Mustakim, Sosok Wartawan Mandiri yang Tak Kenal Lelah: Banyuwangi Jadi Saksi Semangat Jurnalisme Sejati
Banyuwangi, Tnipolrinews.com – Di tengah sejuknya suasana Banyuwangi, puluhan wartawan dari berbagai penjuru Jawa Timur berkumpul bukan sekadar untuk mengejar sertifikat, melainkan untuk membuktikan diri sebagai pewarta yang benar-benar kompeten.
Di antara mereka, ada nama Mustakim, sosok wartawan mandiri yang menginspirasi banyak orang dengan semangatnya yang tak pernah padam.
Tak mengenal lelah dan tak gentar oleh jarak maupun waktu, Mustakim menjadikan jalanan sebagai saksi perjuangannya dalam berkarya. Ia bukan sekadar peliput berita; ia adalah penjaga nilai-nilai luhur dalam dunia jurnalistik.
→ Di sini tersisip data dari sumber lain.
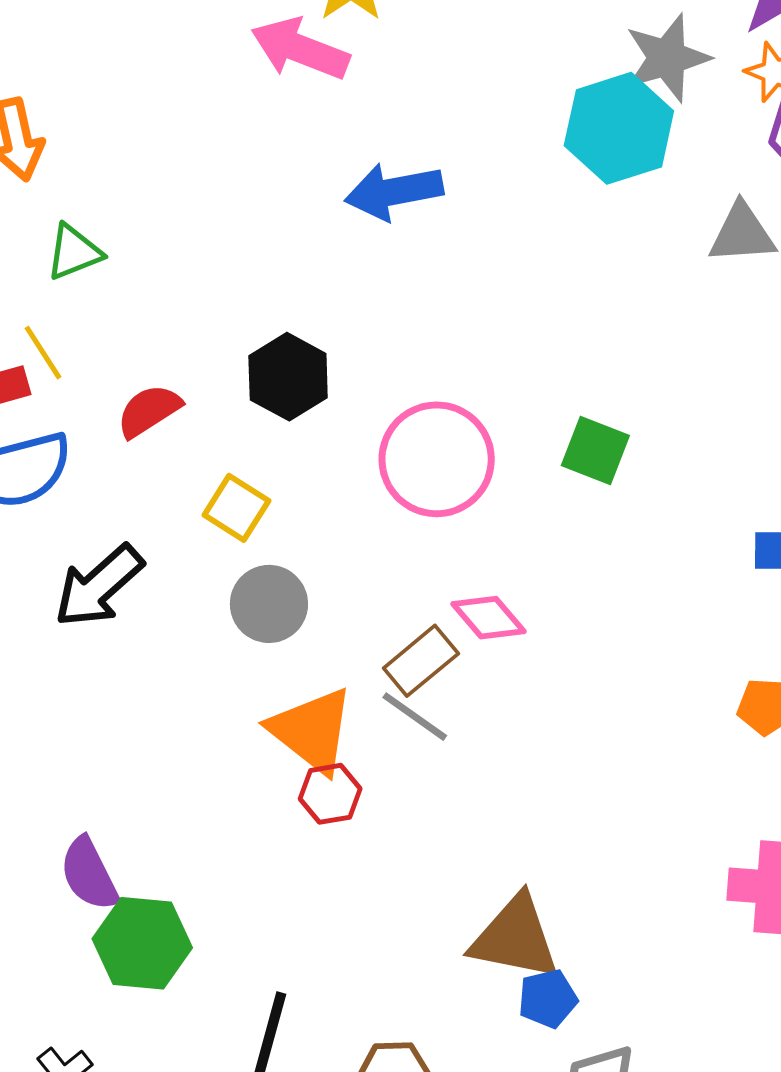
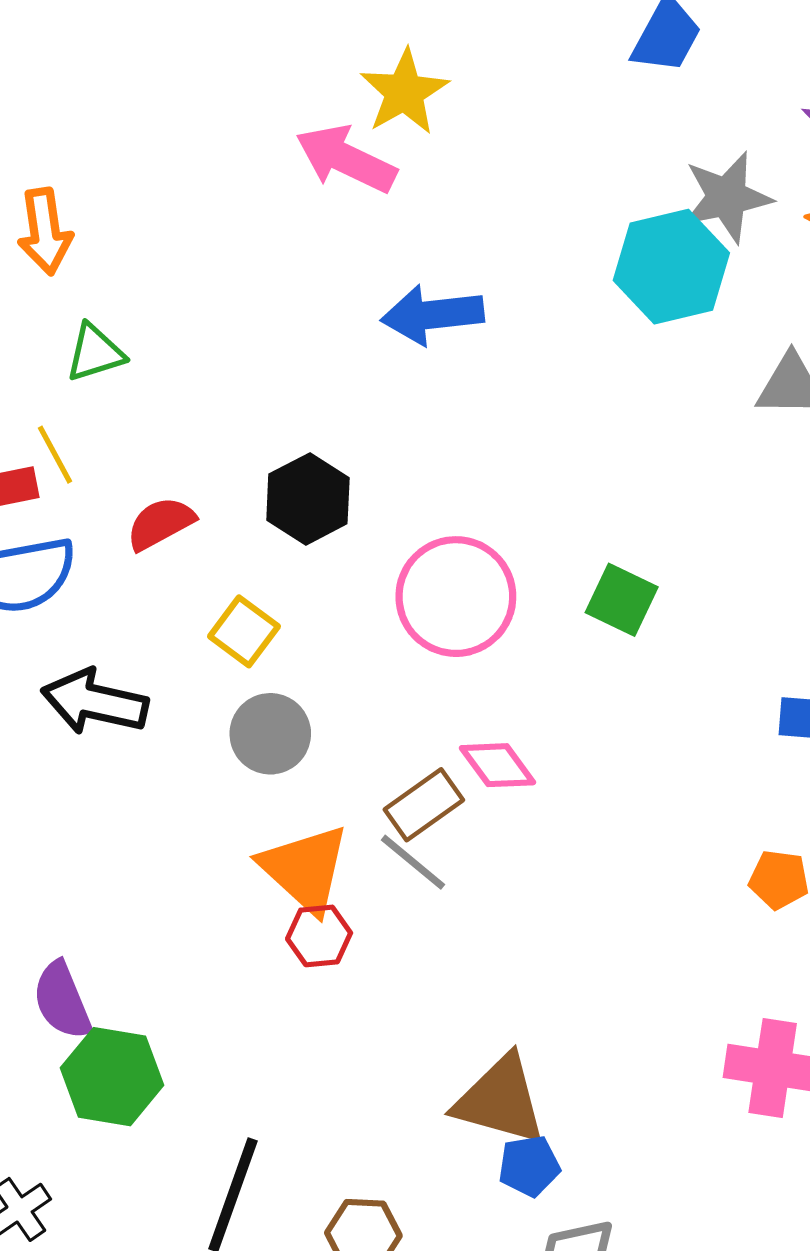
black arrow: (99, 586) -> (95, 702), turned 50

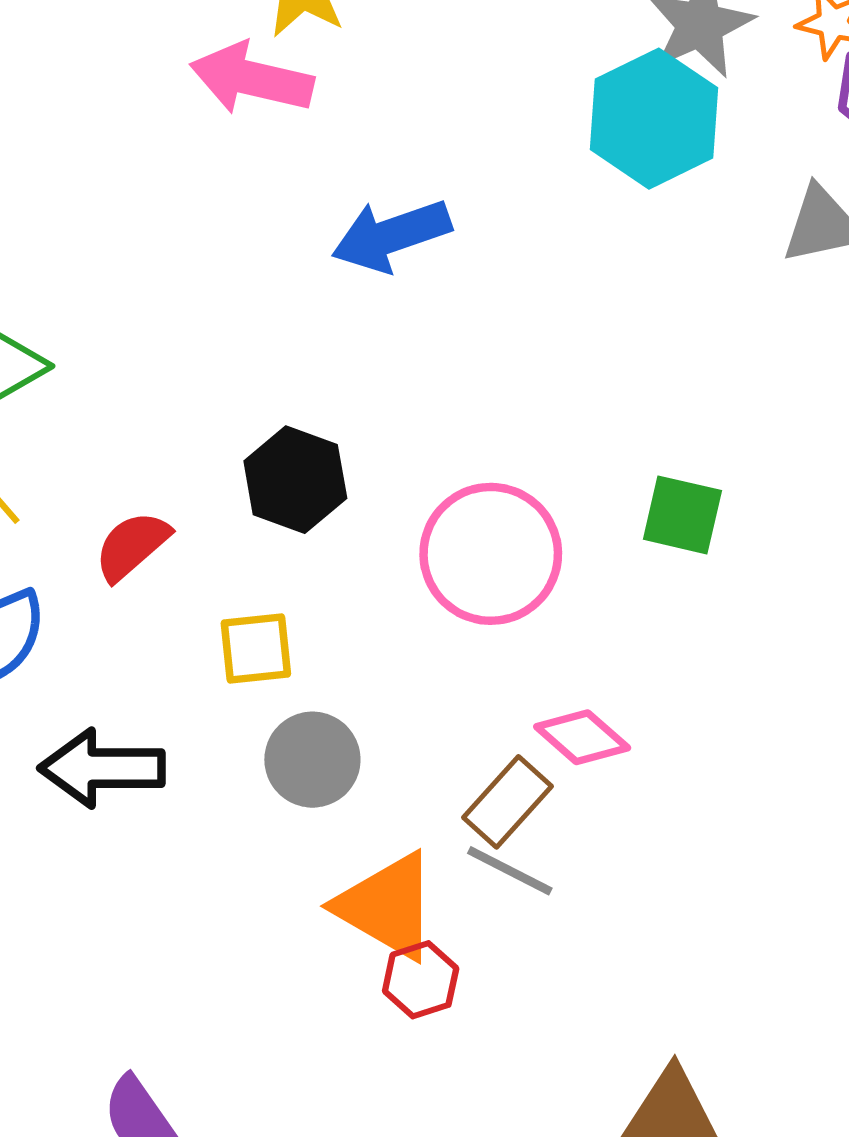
yellow square: (244, 631) -> (256, 649), turned -30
Di era yang penuh dengan kejar-kejaran viral dan sensasi, Mustakim memilih untuk tetap berpijak pada prinsip: menyampaikan kebenaran.
Gelaran yang berlangsung di Banyuwangi ini bukan sekadar agenda formalitas. Ini adalah ajang pembuktian. Para wartawan hadir dengan semangat tinggi, ingin membuktikan bahwa profesi mereka bukan hanya soal berita, tetapi tentang pengabdian.
Pengabdian pada nilai-nilai kebenaran, integritas, dan tentu saja, kepada masyarakat.
Dalam suasana yang penuh semangat itu, Mustakim menjadi satu dari sekian peserta yang mencuri perhatian. Sikapnya yang sederhana, namun dalam, memancarkan pesan kuat: wartawan sejati adalah mereka yang terus belajar, terus bergerak, dan tidak mudah menyerah.
“Kami di sini bukan untuk mencari pengakuan, tapi untuk memperkuat diri dalam menjaga marwah profesi,” ujarnya.
Tak hanya Mustakim, kisah inspiratif juga datang dari Didik Indrianto, wartawan berusia 54 tahun asal Dusun Banjarwaru, Desa Kelir, Kecamatan Kalipuro. Dengan tekad kuat, Didik mengendarai sepeda motor dari kampung halamannya menuju Banyuwangi demi mengikuti pelatihan dan uji kompetensi.
“Belajar itu sepanjang hayat,” katanya dengan penuh keyakinan. Semangatnya mengingatkan pada para pahlawan masa lalu—gigih, tak menyerah, dan tetap rendah hati. Didik hadir bukan untuk mencari sensasi, melainkan untuk menunjukkan bahwa usia bukanlah penghalang untuk terus berkembang.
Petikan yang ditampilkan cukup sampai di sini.